Ireland captain Johnny Sexton. Dan Sheridan/INPHO
Ready to go

Sexton takes centre stage again after long, frustrating summer on the sidelines

The out-half will captain Ireland at the World Cup after serving his three-game ban.

JOHNNY SEXTON ISN’T a man who tends to get stuck for words when there’s a microphone in front of him, but there was a moment at the Shelbourne Hotel yesterday where the Ireland captain took a lengthy pause before answering a question from the floor.

Sitting beside Andy Farrell during Ireland’s World Cup squad announcement press conference, the out-half had just been asked how much attention he had paid to the noise surrounding his disciplinary hearing – and subsequent three-game ban – for verbally abusing the match officials following Leinster’s Champions Cup defeat to La Rochelle.

He considered his words carefully before touching on the personal toll of a controversy that was, by his own admission, “obviously my own fault.”

“Yeah, I think when it affects your family, you obviously go, ‘Why are you upset?’ Sexton said. “This happened, this happened, this happened, this happened, this happened” – and still five weeks later this is still happening…

Of course, I’m not trying to play the victim. I made a mistake and I had to put up with what I had to put up with for seven weeks. You have to face up to your actions, and that’s what I did.”

The seven weeks seems to be the lasting sore point of the whole saga, with the incident taking place at Aviva Stadium on 20 May and a decision on Sexton’s ban not arriving until 16 July.

“I’ve never seen another process last eight weeks or seven weeks, whatever it was,” Sexton continued.

“So it was incredibly frustrating, not knowing what was going to happen.

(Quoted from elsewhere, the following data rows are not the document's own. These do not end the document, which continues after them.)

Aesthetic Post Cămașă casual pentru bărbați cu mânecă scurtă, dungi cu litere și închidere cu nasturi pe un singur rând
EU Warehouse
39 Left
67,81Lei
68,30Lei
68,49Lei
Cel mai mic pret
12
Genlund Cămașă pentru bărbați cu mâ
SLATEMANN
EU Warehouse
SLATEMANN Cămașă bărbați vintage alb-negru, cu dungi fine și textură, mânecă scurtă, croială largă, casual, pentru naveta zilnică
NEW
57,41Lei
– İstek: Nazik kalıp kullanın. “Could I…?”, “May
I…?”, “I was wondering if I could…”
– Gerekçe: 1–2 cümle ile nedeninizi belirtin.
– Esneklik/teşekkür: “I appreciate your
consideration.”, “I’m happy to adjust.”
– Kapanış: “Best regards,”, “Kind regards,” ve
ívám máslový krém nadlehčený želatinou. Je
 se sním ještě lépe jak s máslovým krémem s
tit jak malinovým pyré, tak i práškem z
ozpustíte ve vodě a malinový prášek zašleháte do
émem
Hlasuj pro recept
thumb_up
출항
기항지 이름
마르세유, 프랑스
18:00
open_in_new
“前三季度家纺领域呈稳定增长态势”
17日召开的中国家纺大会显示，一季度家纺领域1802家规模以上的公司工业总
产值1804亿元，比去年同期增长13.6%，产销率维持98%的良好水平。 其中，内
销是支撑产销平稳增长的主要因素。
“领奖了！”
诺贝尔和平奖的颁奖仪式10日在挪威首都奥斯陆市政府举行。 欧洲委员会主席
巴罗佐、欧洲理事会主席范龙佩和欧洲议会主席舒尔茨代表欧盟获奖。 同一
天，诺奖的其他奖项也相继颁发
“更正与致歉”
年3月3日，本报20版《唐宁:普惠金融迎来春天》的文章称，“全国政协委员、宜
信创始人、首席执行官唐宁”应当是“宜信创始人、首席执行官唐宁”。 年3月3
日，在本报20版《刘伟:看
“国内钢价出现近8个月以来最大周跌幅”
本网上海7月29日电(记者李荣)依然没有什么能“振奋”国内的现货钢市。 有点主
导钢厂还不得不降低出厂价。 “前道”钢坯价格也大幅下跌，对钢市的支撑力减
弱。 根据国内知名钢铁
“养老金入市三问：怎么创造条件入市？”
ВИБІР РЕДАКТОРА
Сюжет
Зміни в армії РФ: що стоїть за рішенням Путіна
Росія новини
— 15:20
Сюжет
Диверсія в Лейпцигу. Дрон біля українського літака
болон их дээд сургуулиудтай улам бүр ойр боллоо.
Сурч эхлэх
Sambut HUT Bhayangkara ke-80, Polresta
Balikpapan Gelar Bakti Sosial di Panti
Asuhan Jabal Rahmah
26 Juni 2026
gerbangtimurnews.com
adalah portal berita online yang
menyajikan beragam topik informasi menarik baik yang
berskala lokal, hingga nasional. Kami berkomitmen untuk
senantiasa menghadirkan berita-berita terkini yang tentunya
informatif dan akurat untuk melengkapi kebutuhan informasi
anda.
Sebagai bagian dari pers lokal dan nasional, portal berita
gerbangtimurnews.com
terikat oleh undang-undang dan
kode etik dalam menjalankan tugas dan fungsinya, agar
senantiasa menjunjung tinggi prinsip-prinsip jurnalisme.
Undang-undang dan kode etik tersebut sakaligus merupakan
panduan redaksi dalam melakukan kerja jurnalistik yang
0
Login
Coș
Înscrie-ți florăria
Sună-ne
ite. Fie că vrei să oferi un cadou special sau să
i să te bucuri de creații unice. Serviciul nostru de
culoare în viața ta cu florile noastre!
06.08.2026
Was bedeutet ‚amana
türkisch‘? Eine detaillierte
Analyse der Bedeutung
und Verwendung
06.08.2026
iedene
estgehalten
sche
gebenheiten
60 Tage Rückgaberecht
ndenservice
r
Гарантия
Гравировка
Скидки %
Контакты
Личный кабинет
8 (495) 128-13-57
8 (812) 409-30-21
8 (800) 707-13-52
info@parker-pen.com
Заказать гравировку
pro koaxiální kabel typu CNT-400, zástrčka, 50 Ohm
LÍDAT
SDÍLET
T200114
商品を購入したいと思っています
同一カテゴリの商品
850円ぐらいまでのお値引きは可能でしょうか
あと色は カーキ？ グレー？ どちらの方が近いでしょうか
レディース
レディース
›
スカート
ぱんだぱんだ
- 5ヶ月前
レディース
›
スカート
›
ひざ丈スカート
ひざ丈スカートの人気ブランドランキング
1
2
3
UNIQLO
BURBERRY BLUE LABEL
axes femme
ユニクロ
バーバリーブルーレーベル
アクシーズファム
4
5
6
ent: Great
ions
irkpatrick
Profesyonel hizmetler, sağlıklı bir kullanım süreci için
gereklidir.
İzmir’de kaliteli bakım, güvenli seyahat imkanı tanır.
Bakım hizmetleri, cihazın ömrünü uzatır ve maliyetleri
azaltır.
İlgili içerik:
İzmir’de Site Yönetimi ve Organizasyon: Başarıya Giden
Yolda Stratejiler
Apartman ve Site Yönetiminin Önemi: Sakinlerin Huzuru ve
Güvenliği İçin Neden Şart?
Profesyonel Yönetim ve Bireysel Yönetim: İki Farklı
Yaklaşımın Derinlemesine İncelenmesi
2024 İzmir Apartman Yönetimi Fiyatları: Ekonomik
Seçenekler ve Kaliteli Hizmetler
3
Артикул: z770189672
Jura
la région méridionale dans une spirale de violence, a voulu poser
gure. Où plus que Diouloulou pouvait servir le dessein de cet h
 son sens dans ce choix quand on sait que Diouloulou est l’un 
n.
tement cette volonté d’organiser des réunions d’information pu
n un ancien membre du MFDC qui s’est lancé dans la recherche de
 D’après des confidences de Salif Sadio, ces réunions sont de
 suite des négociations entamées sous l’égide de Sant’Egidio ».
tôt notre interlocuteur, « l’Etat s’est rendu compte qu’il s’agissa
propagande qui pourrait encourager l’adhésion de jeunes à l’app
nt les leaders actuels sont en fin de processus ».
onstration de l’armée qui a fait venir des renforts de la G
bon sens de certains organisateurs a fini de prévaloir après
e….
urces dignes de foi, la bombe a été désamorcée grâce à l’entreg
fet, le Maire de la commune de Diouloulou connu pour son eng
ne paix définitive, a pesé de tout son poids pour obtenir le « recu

jonathan-sexton-andy-farrell-and-michael-kearney Johnny Sexton, Andy Farrell and team manager Michael Kearney during yesterday's press conference. Dan Sheridan / INPHO Dan Sheridan / INPHO / INPHO

“I’m not sure why it took so long but that’s the way it was handled. It doesn’t really matter what I think; I got my suspension and I’ve had to just sit it out and that’s it.”

The 38-year-old also confirmed that he did seek any clarification around why the process was so drawn out.

“No, I was just trying to go along with what was happening and do the right thing at each stage. As I said previously, I made a mistake in that one moment.

That’s what I held my hand up for. I don’t go along with a lot of the other stuff that was thrown at me, but sometimes you’ve just got to take it on the chin.

“It’s over now, thankfully, and hopefully I’ll be in good shape come Romania in two weeks.”

With the ban now served, Sexton is fit and available for selection ahead of Ireland’s opening World Cup pool clash with Romania on 9 September.

It’s a fixture Ireland will be expected to win comfortably, but one in which Sexton will be grateful of the gametime – the Ireland captain hasn’t played any competitive rugby since injuring his groin in the Six Nations win against England in March.

“For a kicker, to injure your adductors like I did is not ideal but thankfully the IRFU sent me to the best guy in the world.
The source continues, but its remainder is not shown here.